2.2 O PERFIL DO EDUCANDO COM NECESIDADES EDUCACIONAIS

2.2.1 Deficiência visual: conceitos, antecedentes históricos, limites e possibilidades

Para Smith (2008, p. 331), “quando as pessoas enxergam normalmente, quatro elementos devem estar presentes e operando: 1. luz; 2. algo que reflita a luz; 3. um olho que processe a imagem projetada por impulsos elétricos; 4. um cérebro que receba e empreste significado para esses impulsos.” Neste sentido, a visão é a função do sistema visual, representado pelos olhos. Esta função subdivide-se em três sentidos: da forma, cromático e luminoso. O sentido da forma corresponde à capacidade de o olho perceber a figura e a forma dos objetos. O sentido cromático corresponde à capacidade de o olho perceber as cores. E o sentido luminoso corresponde à capacidade de o olho distinguir graduações na intensidade da iluminação.

Quando uma pessoa se apresenta com a visão perceptível completa nestes três sentidos, podemos dizer que sua visão é normal, ou seja, que ela tem a capacidade de perceber

visualmente a forma e os objetos, as cores, e a luminosidade, sem ou com auxílio de correção.

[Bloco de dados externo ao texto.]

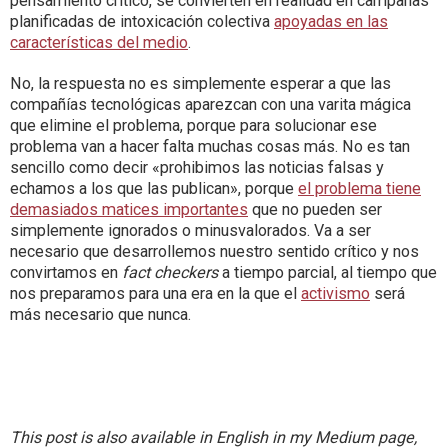
pensamiento crítico, se convierten en realidad en campañas
planificadas de intoxicación colectiva
apoyadas en las
características del medio
.
No, la respuesta no es simplemente esperar a que las
compañías tecnológicas aparezcan con una varita mágica
que elimine el problema, porque para solucionar ese
problema van a hacer falta muchas cosas más. No es tan
sencillo como decir «prohibimos las noticias falsas y
echamos a los que las publican», porque
el problema tiene
demasiados matices importantes
que no pueden ser
simplemente ignorados o minusvalorados. Va a ser
necesario que desarrollemos nuestro sentido crítico y nos
convirtamos en
fact checkers
a tiempo parcial, al tiempo que
nos preparamos para una era en la que el
activismo
será
más necesario que nunca.
This post is also available in English in my Medium page,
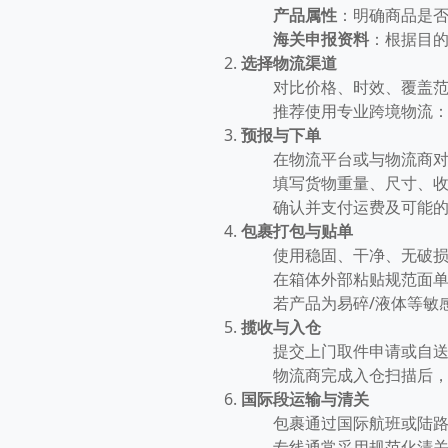
产品属性
：明确商品是
海关申报资料
：根据目
选择物流渠道
对比价格、时效、覆盖
推荐使用专业跨境物流
预报与下单
在物流平台或与物流商
填写货物重量、尺寸、
确认并支付运费及可能
包裹打包与贴单
使用稳固、干净、无破
在箱体外部粘贴规范面
若产品为易碎/液体等敏
揽收与入仓
提交上门取件申请或自
物流商完成入仓扫描后
国际段运输与清关
包裹通过国际航班或陆
专线通常采用规范化清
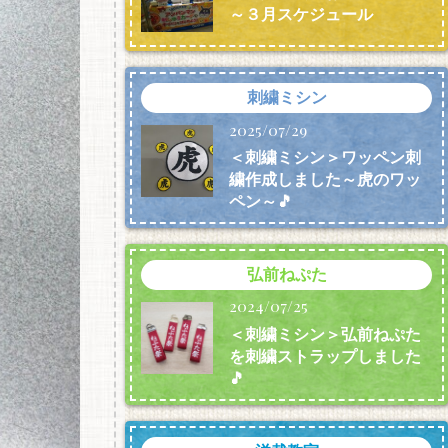
～３月スケジュール
刺繍ミシン
2025/07/29
＜刺繍ミシン＞ワッペン刺
繍作成しました～虎のワッ
ペン～🎵
弘前ねぷた
2024/07/25
＜刺繍ミシン＞弘前ねぷた
を刺繍ストラップしました
🎵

Ressaltemos aqui que, embora existam algumas controvérsias por parte da comunidade internacional, em geral, as pessoas que apresentam uma visão normal após sua correção não são consideradas deficientes visuais (MARTÍN; RAMIREZ, 2003, p. 40).

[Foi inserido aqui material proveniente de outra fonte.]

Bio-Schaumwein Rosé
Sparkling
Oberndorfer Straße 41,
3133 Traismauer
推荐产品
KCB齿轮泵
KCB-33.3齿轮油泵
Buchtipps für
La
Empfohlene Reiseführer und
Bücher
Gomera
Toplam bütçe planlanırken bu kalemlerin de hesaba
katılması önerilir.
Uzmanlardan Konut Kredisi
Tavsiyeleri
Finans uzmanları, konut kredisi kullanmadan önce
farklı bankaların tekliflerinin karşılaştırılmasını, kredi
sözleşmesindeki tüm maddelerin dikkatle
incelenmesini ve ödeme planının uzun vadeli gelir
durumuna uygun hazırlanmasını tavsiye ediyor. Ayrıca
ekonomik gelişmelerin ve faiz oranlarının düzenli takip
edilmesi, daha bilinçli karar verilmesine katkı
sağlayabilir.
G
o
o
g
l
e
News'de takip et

Quando uma pessoa se apresenta com a acuidade visual central maior que 20/400 até 20/70 (ou seja, 0,3) (World Health Organization -WHO) (OMS) é considerada uma pessoa de visão subnormal ou visão reduzida.66 E quando uma pessoa tem redução da acuidade visual central (nenhuma percepção de luz) até acuidade visual menor que 20/400P (ou seja, 0,05) em um olho ou em ambos os olhos, ela é considerada uma pessoa cega.

De acordo com a categorização de Herren e Guillemetm (1982 apud MARTÍN; RAMIREZ, 2003, p. 41), apenas no que diz respeito à aplicação da acuidade visual, existe a seguinte classificação (Quadro 9):

Quadro 9 - Categorização da percepção visual

CATEGORIZAÇÃO DA PERCEPÇÃO VISUAL

CATEGORIZAÇÃO LIMITE INFERIOR LIMITE SUPERIOR

Cego total 0 DC = 0,5 m*

Cego parcial 1/50 (0,02) 2/50 (0,04)

Amblíope profundo 3/50 (0,06) 4/50 (0.08)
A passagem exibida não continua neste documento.